Хичкок заглянул в свой пустой стакан и, крепко сжав его в руке, отпустил и снова сжал.
— Не знаю. — Он провел языком по краю стакана. — Просто должен был, вот и все. Разве ты всегда знаешь, почему совершаешь те или иные поступки в своей жизни?
— Тебе понравилась идея путешествия в космосе? Перемена мест?
— Не знаю. Впрочем, да. Хотя нет. Важна не перемена мест, а важен момент, когда находишься между ними. — Хичкок впервые попытался сосредоточить свой взгляд на чем-то конкретном за иллюминатором, но туманность была столь далекой и неопределенной в своих очертаниях, что его взгляд не мог за что-либо уцепиться и его лицо и руки выражали предельное напряжение. — Главное — это космос и его необъятность. Мне всегда нравилась его идея: пустота сверху, пустота снизу и еще большая пустота между ними, а в ней я.
— Никогда еще не слышал, чтобы кто-то так говорил о космосе.
— Вот видишь, я это сказал. Надеюсь, ты меня слышал.
Хичкок вынул новую пачку сигарет и закурил, жадно затягиваясь и выпуская клубы дыма.

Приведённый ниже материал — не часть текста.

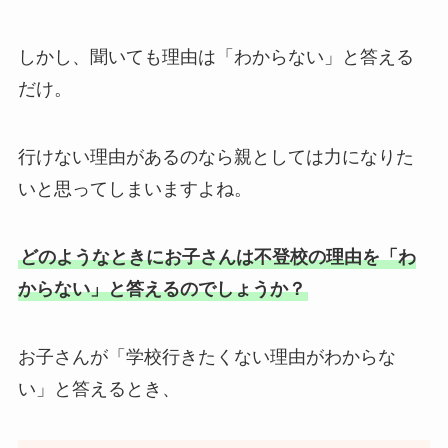
しかし、聞いても理由は「わからない」と答える
だけ。
行けない理由があるのなら親としては力になりた
いと思ってしまいますよね。
どのようなときにお子さんは不登校の理由を「わ
からない」と答えるのでしょうか？
お子さんが「学校行きたくない理由がわからな
い」と答えるとき、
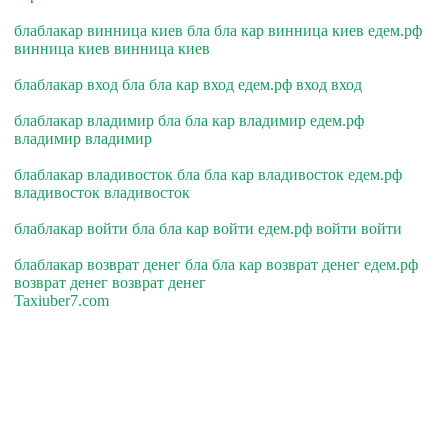
блаблакар винница киев бла бла кар винница киев едем.рф
винница киев винница киев
блаблакар вход бла бла кар вход едем.рф вход вход
блаблакар владимир бла бла кар владимир едем.рф
владимир владимир
блаблакар владивосток бла бла кар владивосток едем.рф
владивосток владивосток
блаблакар войти бла бла кар войти едем.рф войти войти
блаблакар возврат денег бла бла кар возврат денег едем.рф
возврат денег возврат денег
Taxiuber7.com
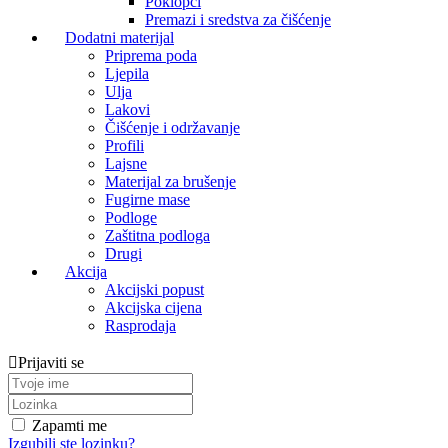
Poklopci
Premazi i sredstva za čišćenje
Dodatni materijal
Priprema poda
Ljepila
Ulja
Lakovi
Čišćenje i održavanje
Profili
Lajsne
Materijal za brušenje
Fugirne mase
Podloge
Zaštitna podloga
Drugi
Akcija
Akcijski popust
Akcijska cijena
Rasprodaja
Prijaviti se
Zapamti me
Izgubili ste lozinku?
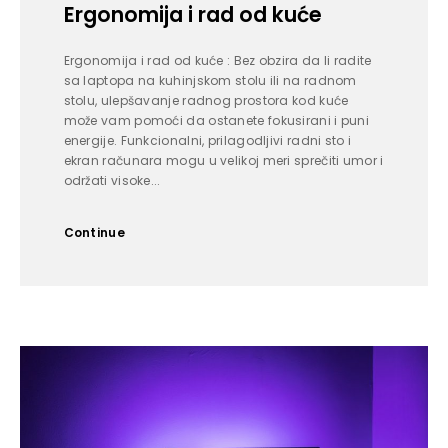
Ergonomija i rad od kuće
Ergonomija i rad od kuće : Bez obzira da li radite
sa laptopa na kuhinjskom stolu ili na radnom
stolu, ulepšavanje radnog prostora kod kuće
može vam pomoći da ostanete fokusirani i puni
energije. Funkcionalni, prilagodljivi radni sto i
ekran računara mogu u velikoj meri sprečiti umor i
održati visoke...
Continue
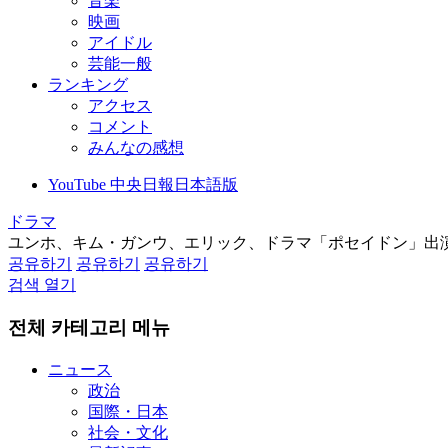
音楽
映画
アイドル
芸能一般
ランキング
アクセス
コメント
みんなの感想
YouTube 中央日報日本語版
ドラマ
ユンホ、キム・ガンウ、エリック、ドラマ「ポセイドン」出
공유하기
공유하기
공유하기
검색 열기
전체 카테고리 메뉴
ニュース
政治
国際・日本
社会・文化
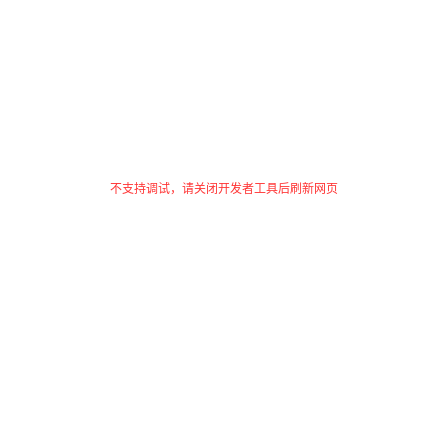
不支持调试，请关闭开发者工具后刷新网页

— Каким было твое детство, Хичкок? — спросил Клеменс.
— Я никогда не был молодым. Тот Хичкок, каким я был, умер. Вот тебе еще один пример колючек памяти. Я не хочу сесть на них голым задом, спасибо. Я всегда считал, что умираешь каждый день и каждый день тебя ждет аккуратный деревянный ящик с твоим номером. Но никогда не надо возвращаться назад и поднимать крышку ящиков и глядеть на себя того, прошлого. Ты умираешь в своей жизни не одну тысячу раз, а это уже горы мертвяков, и каждый раз ты умираешь по-своему, с другой гримасой на лице, которая раз от разу становится все ужасней. Ведь каждый день ты другой, себе незнакомый, кого ты уже не понимаешь и не хочешь понимать.
— Таким манером ты отрезаешь себя от своего прошлого.
— А что общего у меня с молодым Хичкоком, какое мне дело до него? Он был круглым дураком, которого вечно отовсюду выгоняли, кем помыкали, кого лишь использовали в своих целях. У молодого Хичкока был никудышный отец, и он был рад смерти своей матери, потому что она была не лучше. Неужели я должен вернуться назад, чтобы поглядеть на то, каким было лицо отца в день его смерти, и позлорадствовать? Он тоже был дураком.
— Мы все дураки, — промолвил Клеменс, — и всегда ими были. Только мы считаем, что меняемся с каждым днем. Просыпаешься и думаешь: нет, сегодня я уже не дурак. Я получил свой урок. Вчера я был дураком, но сегодня утром — нет. А завтра понимаешь, что как был дураком, так им и остался. Мне кажется, что выход здесь один: чтобы выжить и чего-то добиться, надо примириться с тем, что мы несовершенны, и жить по этой мерке.